I started preparing for today’s blog by looking up the history of still lifes (which is where I learned that the plural of still life is not still lives). I was going to take a break from hands for a while, but as I was looking through some of my old art bulletins. I came across an issue devoted to the sculpture of August Rodin. I couldn’t resist his plaster cast studies of hands for such works as The Burghers of Calais.
Hands! I want out and they keep pulling me back in, to coin a phrase.
Burghers of Calais study
I found photographs of some of Rodin’s plaster cast studies of hands in The Museum of Modern Art Bulletin, Spring 1981. The first study, immediately below is a pen and ink, watercolor wash rendition of a plaster cast “modeled about 1855 for one of the figures of the monument to the Burghers of Calais, but it was not used in the final version of any of the Burghers.” (from The Museum of Modern Art Bulletin, Spring 1981 Volume XXXVIII, Number 4, pg 35)
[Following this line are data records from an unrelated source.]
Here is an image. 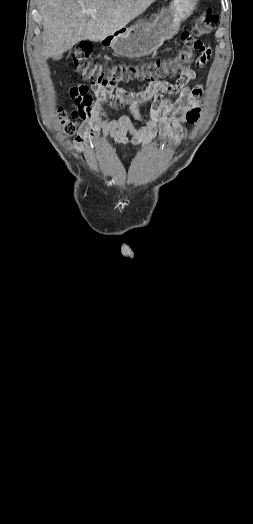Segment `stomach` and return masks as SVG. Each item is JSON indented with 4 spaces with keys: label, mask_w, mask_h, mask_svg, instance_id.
I'll use <instances>...</instances> for the list:
<instances>
[{
    "label": "stomach",
    "mask_w": 253,
    "mask_h": 524,
    "mask_svg": "<svg viewBox=\"0 0 253 524\" xmlns=\"http://www.w3.org/2000/svg\"><path fill=\"white\" fill-rule=\"evenodd\" d=\"M197 0H173L152 22L138 21L100 40L122 57L140 58L157 50L165 40L171 39L181 23L193 13Z\"/></svg>",
    "instance_id": "0dacf381"
}]
</instances>
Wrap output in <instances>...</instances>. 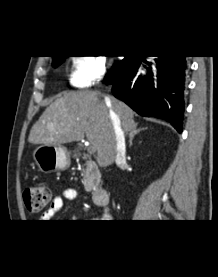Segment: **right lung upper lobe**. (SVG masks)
I'll list each match as a JSON object with an SVG mask.
<instances>
[{
    "instance_id": "cb5924a9",
    "label": "right lung upper lobe",
    "mask_w": 218,
    "mask_h": 277,
    "mask_svg": "<svg viewBox=\"0 0 218 277\" xmlns=\"http://www.w3.org/2000/svg\"><path fill=\"white\" fill-rule=\"evenodd\" d=\"M58 57H60V56H53V60L56 59V58H58Z\"/></svg>"
}]
</instances>
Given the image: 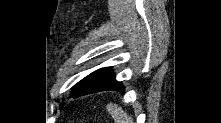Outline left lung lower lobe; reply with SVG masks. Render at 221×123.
Segmentation results:
<instances>
[{"instance_id": "obj_1", "label": "left lung lower lobe", "mask_w": 221, "mask_h": 123, "mask_svg": "<svg viewBox=\"0 0 221 123\" xmlns=\"http://www.w3.org/2000/svg\"><path fill=\"white\" fill-rule=\"evenodd\" d=\"M105 90H117L124 92V86L115 80V75L109 68H104L89 81H87L82 87L74 91L72 96L78 97L80 95H86L95 92H101Z\"/></svg>"}]
</instances>
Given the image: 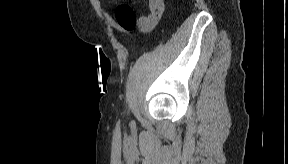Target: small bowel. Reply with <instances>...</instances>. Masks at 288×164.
<instances>
[{
  "label": "small bowel",
  "instance_id": "1",
  "mask_svg": "<svg viewBox=\"0 0 288 164\" xmlns=\"http://www.w3.org/2000/svg\"><path fill=\"white\" fill-rule=\"evenodd\" d=\"M149 8L150 14L142 16V19L145 21L142 27L144 31L151 30L158 23L164 12L165 5L162 0H150Z\"/></svg>",
  "mask_w": 288,
  "mask_h": 164
}]
</instances>
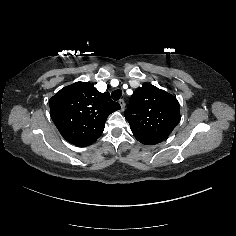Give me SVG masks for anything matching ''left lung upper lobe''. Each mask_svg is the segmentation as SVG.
<instances>
[{
    "mask_svg": "<svg viewBox=\"0 0 236 236\" xmlns=\"http://www.w3.org/2000/svg\"><path fill=\"white\" fill-rule=\"evenodd\" d=\"M124 116L138 141L156 144L167 138L179 123V103L166 91L144 83L131 96Z\"/></svg>",
    "mask_w": 236,
    "mask_h": 236,
    "instance_id": "obj_1",
    "label": "left lung upper lobe"
}]
</instances>
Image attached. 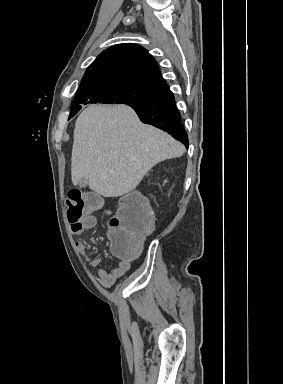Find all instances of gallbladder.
Wrapping results in <instances>:
<instances>
[{"label": "gallbladder", "mask_w": 283, "mask_h": 384, "mask_svg": "<svg viewBox=\"0 0 283 384\" xmlns=\"http://www.w3.org/2000/svg\"><path fill=\"white\" fill-rule=\"evenodd\" d=\"M86 186H87L86 180H81V182H79V188H86Z\"/></svg>", "instance_id": "gallbladder-1"}]
</instances>
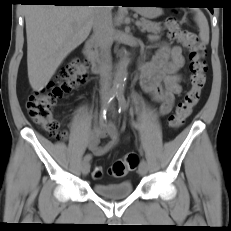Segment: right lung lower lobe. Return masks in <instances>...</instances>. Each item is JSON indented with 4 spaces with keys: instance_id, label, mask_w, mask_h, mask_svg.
<instances>
[{
    "instance_id": "98d812e1",
    "label": "right lung lower lobe",
    "mask_w": 231,
    "mask_h": 231,
    "mask_svg": "<svg viewBox=\"0 0 231 231\" xmlns=\"http://www.w3.org/2000/svg\"><path fill=\"white\" fill-rule=\"evenodd\" d=\"M79 1L81 0H22V2L26 3H49L54 5H84L83 2Z\"/></svg>"
}]
</instances>
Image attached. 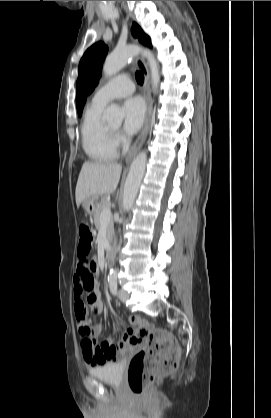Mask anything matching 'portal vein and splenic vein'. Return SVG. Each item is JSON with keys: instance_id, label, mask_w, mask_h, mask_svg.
<instances>
[{"instance_id": "1", "label": "portal vein and splenic vein", "mask_w": 271, "mask_h": 418, "mask_svg": "<svg viewBox=\"0 0 271 418\" xmlns=\"http://www.w3.org/2000/svg\"><path fill=\"white\" fill-rule=\"evenodd\" d=\"M111 209L110 207L106 208L105 210H103V212L101 213L100 216V221L101 223H108L111 219Z\"/></svg>"}]
</instances>
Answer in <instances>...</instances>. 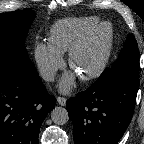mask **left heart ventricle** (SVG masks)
I'll return each mask as SVG.
<instances>
[{"mask_svg":"<svg viewBox=\"0 0 144 144\" xmlns=\"http://www.w3.org/2000/svg\"><path fill=\"white\" fill-rule=\"evenodd\" d=\"M107 29L94 34L75 57L73 70L84 74L94 69L100 62L106 48Z\"/></svg>","mask_w":144,"mask_h":144,"instance_id":"b2bd125f","label":"left heart ventricle"}]
</instances>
I sketched this in pencil originally, then used pen and ink to emphasize the areas in shadow. I then washed the figure with flesh-shade watercolor and enhanced some of the shadows with a darker watercolor.
Other plaster studies
I started the watercolor below as a gray-scale study of two plaster casts from Rodin’s original clay or plaster studies.
I started this study as a pencil sketch. I paid careful attention to relative sizes of fingers, the angles between them and other spatial relationships. That in itself is a difficult task, however the relative sizes of each hand is also an issue. I had several false starts before I was happy with the basic sketch.
After the pencil sketch I used black watercolor for the shadow areas, trying to get the shape of the shadow in correct proportion. I mixed the black with white to get the appropriate shade of the lighter shadows. This is a bit more difficult than using pen and ink. With pen and ink, one can darken an area depending upon the spacing of parallel ink lines. Wider spacing indicates a lighter shadow area.
For the final wash, I used an off-white watercolor. As the final image was not strong enough, I used pen and ink to enhance the outline.
Rilke on Rodin’s Work
The following, from poet Rainer Maria Rilke, was quoted from The Museum of Modern Art Bulletin, Spring 1981 (Volume XXXVIII, Number 4, pg 37).
“There are among the works of Rodin hands, single, small hands which, without belonging to a body, are alive. Hands that rise, irritated and in wrath; hands whose five bristling fingers seem to bark like the five jaws of a dog of Hell.”
Gestures, that’s what I’m talking about!